She was half French, her mother from the Appia family, one cousin the great innovator in theatre design Adolphe Appia. Her father was Thomas Sturge Moore the poet, her uncle the philosopher G.E. Moore. Her childhood was spent in the shadow of the likes of W.B. Yeats, Charles Ricketts and Charles Shannon in 40 Well Walk, Hampstead - John Constable's old house - and at Bedales School, in Hampshire.
Surrounded by superior beings of all kinds, the shy girl had a very suppressed infancy and youth. The best of times were those spent in the Italian Alps, holidaying with relatives, and becoming a daring mountain climber - astounding as that may seem to those who only knew her as the epitome of subtle good taste.
Only when Riette got away from the family in the Twenties did she develop her firework display of talents. She trained as a decorator in London and Paris and studied at University College School of Architecture. She became one of London's most successful and revolutionary interior decorators - designing furniture, fabrics, rugs as well as the rooms themselves. She worked with such fashionable design houses at Hartigans Ltd and Heals; and her freelance work varied from Lady Diana Duff Cooper's swan-painted settee to the startling jade and red dragon decor of the cocktail bar of the Ladies' Carlton Club.
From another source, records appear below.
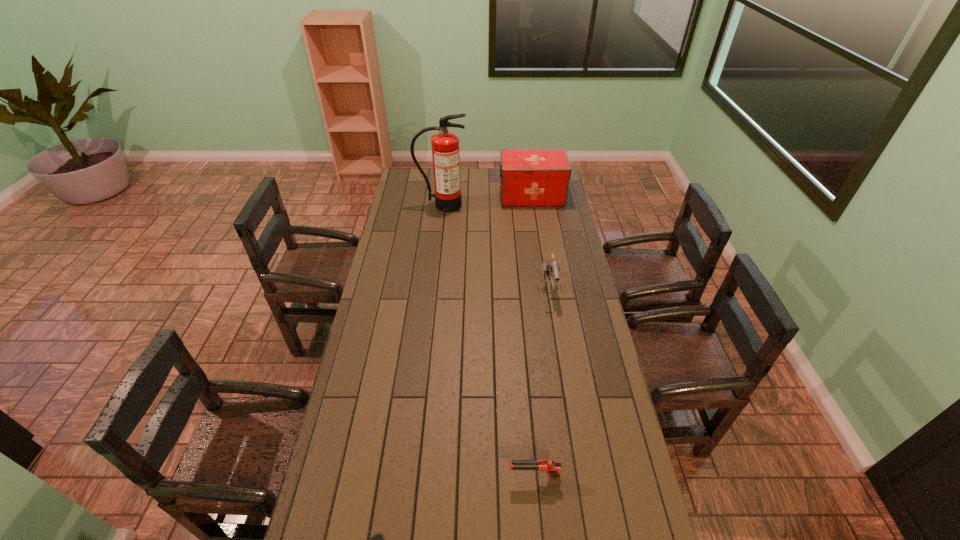 Locate an element on the screen. free space located at the barrel end of the farther gun is located at coordinates (552, 321).

I want to click on vacant space situated 0.400m at the aiming end of the fourth farthest object, so click(372, 476).

Find the location of `vacant space located 0.080m at the aiming end of the fourth farthest object`. vacant space located 0.080m at the aiming end of the fourth farthest object is located at coordinates (482, 476).

Image resolution: width=960 pixels, height=540 pixels. Find the location of `free location located 0.330m at the aiming end of the fourth farthest object`. free location located 0.330m at the aiming end of the fourth farthest object is located at coordinates (396, 476).

Where is `object at the far edge`? This screenshot has width=960, height=540. object at the far edge is located at coordinates (528, 177).

Where is `object that is positioned at the left edge`? This screenshot has width=960, height=540. object that is positioned at the left edge is located at coordinates 445,145.

Image resolution: width=960 pixels, height=540 pixels. Find the location of `the first-aid kit present at the right edge`. the first-aid kit present at the right edge is located at coordinates coord(528,177).

I want to click on gun present at the right edge, so 551,266.

The width and height of the screenshot is (960, 540). I want to click on object present at the far right corner, so click(528, 177).

The width and height of the screenshot is (960, 540). Identify the location of free space at the far edge of the desktop. (487, 172).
All this chic success did not make her immensely happy. A lecture by the influential French theatre director Michel St Denis, whose Compagnie des Quinze rocked London in the 1930s, started her on a career she really loved, as a theatre designer.
The onset of the Second World War in 1939 put a hold on theatre work and to her astonishment she found herself in Bath being considered a prime catch for the mapmaking section of the Admiralty.
After the war she taught and made theatre at Dartington Hall in Devon and the Bath Academy of Art, at Corsham in Wiltshire, where Clifford and Rosemary Ellis had gathered together an amazing collection of advisers and teachers: Michael Tippett, William Scott and Helen Binyon among them. Peter Cox described her then as "so idiosyncratic, so lovable, her work was so inspired and unlike anyone else's - those nights she spent in the back of the Barn Theatre, at Dartington, emerging at dawn with her fingers dripping with glue and a cigarette still drooping out of the side of her mouth, muttering deprecatingly that she hadn't got it quite right".
As a teacher Riette Sturge Moore was most remembered by the ease with which she communicated with generations of young people who thought of and talked to her as a contemporary. She was a wonderful listener and was virtually unshockable. She never imparted knowledge to people, but manoeuvred them into self-discovery.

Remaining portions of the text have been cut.